Ik kan jullie aanraden verder gewoon even te verdwalen in het historische hart van de stad: in de vele smalle, levendige straatjes is zoveel te zien. De was hangt uit, de Napolitanen houden siësta met muziek op de achtergrond, overal in de verweerde muren zijn kleine kapelletjes gebouwd en oude mevrouwtjes hangen over hun balkon een sigaret te roken. Het is net een schilderij en ik kan hier dagen vertoeven, maar we willen natuurlijk ook onze Vespa ophalen en naar de kust.
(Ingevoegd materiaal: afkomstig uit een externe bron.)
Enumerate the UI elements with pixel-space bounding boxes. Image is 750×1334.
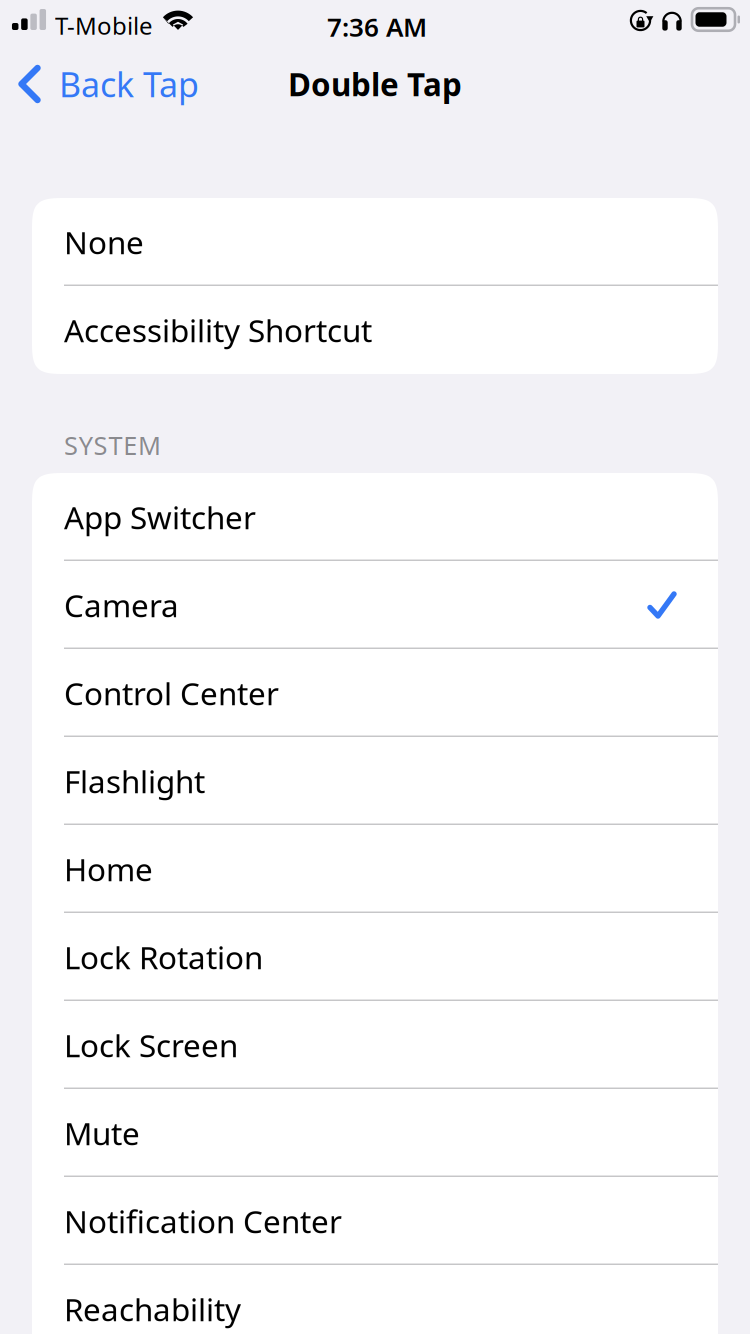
staticText: T-Mobile	[55, 9, 153, 42]
staticText: Double Tap	[288, 63, 462, 105]
staticText: Notification Center	[64, 1200, 342, 1242]
staticText: Lock Rotation	[64, 936, 263, 978]
staticText: Mute	[64, 1112, 140, 1154]
staticText: Reachability	[64, 1288, 241, 1330]
staticText: SYSTEM	[64, 428, 161, 462]
staticText: Accessibility Shortcut	[64, 309, 372, 351]
staticText: Back Tap	[59, 61, 199, 107]
staticText: Control Center	[64, 672, 279, 714]
button[interactable]: Reachability	[32, 1265, 718, 1334]
button[interactable]: App Switcher	[32, 473, 718, 561]
button[interactable]: Mute	[32, 1089, 718, 1177]
button[interactable]: Lock Screen	[32, 1001, 718, 1089]
staticText: Flashlight	[64, 760, 205, 802]
button[interactable]: Control Center	[32, 649, 718, 737]
button[interactable]: Flashlight	[32, 737, 718, 825]
button[interactable]: Accessibility Shortcut	[32, 286, 718, 374]
button[interactable]: Home	[32, 825, 718, 913]
staticText: Camera	[64, 584, 179, 626]
button[interactable]: Lock Rotation	[32, 913, 718, 1001]
staticText: App Switcher	[64, 496, 256, 538]
button[interactable]: Back Tap	[0, 52, 215, 116]
button[interactable]: None	[32, 198, 718, 286]
staticText: None	[64, 221, 144, 263]
staticText: 7:36 AM	[327, 9, 427, 44]
staticText: Lock Screen	[64, 1024, 238, 1066]
staticText: Home	[64, 848, 153, 890]
button[interactable]: Camera	[32, 561, 718, 649]
button[interactable]: Notification Center	[32, 1177, 718, 1265]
Sorrento, citroenen, spaghetti en stress

Op 60 kilometer van Napels ligt Sant’Agata, precies tussen de golf van Napels en de golf van Sorrento in. Het is een veeleer gewoon stadje met prachtige panoramische vergezichten en het is hier dat onze Vespa-trip écht begint. De deelnemers aan de Vespa-tour van deze week – er zijn in het hoogseizoen elke week trips van vijf dagen – werd gevraagd in de vroege namiddag te verzamelen aan de ingang van hotel O Sole Mio, uitvalsbasis van The Vespa Trip. De komende drie dagen zullen we van hieruit ’s ochtends vroeg vertrekken voor een tocht en ’s avonds laat terugkeren om te slapen. De groep is jong, bestaat uit voornamelijk vriendinnenduo’s en hier en daar een koppeltje. We krijgen de sleutels van onze Vespa’s, een set helmen, een korte veiligheidsbriefing (ik laat wijselijk mijn man rijden) en een voorgeprogrammeerde gps. In die gps zitten routes die leiden naar Positano, Amalfi, Sorrento en de omliggende bezienswaardigheden. Er volgen twee opties: of je rijdt achter de gids aan die je de hele week zal begeleiden of je rijdt in eigen tempo naar waar je zelf wilt. Wij kiezen optie twee: meer ruimte voor fotostops én voor lange lunchpauzes.

Al meteen weet ik waarom de Vespa hier zo’n goed idee is: je ruikt, ziet, voelt en proeft alles

We besluiten op onze eerste dag rustig te beginnen, met een kort ritje naar Sorrento, de ‘grootste’ stad van de baai van Napels en bekend om zijn prachtige kliffen, limoncello en azuurblauwe water. We vertrekken vroeg om de grootste hitte voor te zijn, maar zelfs om 9 uur ’s ochtends is het bakken achter op de scooter. We moeten stoppen om ons in te smeren met extra zonnemelk en om méér ijskoud water te kopen.

De weg naar Sorrento is magnifiek en dat is een understatement: achter elke haarspeldbocht – het zijn er veel – ligt een nog mooier zicht op de baai, op de zee en op de Vesuvius. Je kunt en wilt hier niet snel rijden: elk moment is een fotomoment. Zelfs de wegen zijn een belevenis: we komen veel andere, veelal lokale Vespa-rijders tegen die ons luid toeterend voorbijrazen (we gaan te traag). We komen ezels, paarden en honden tegen en overal langs de weg staan fruitkraampjes en stalletjes waar ze citroensap (graag!) en limoncello (is dat een goed idee?) verkopen.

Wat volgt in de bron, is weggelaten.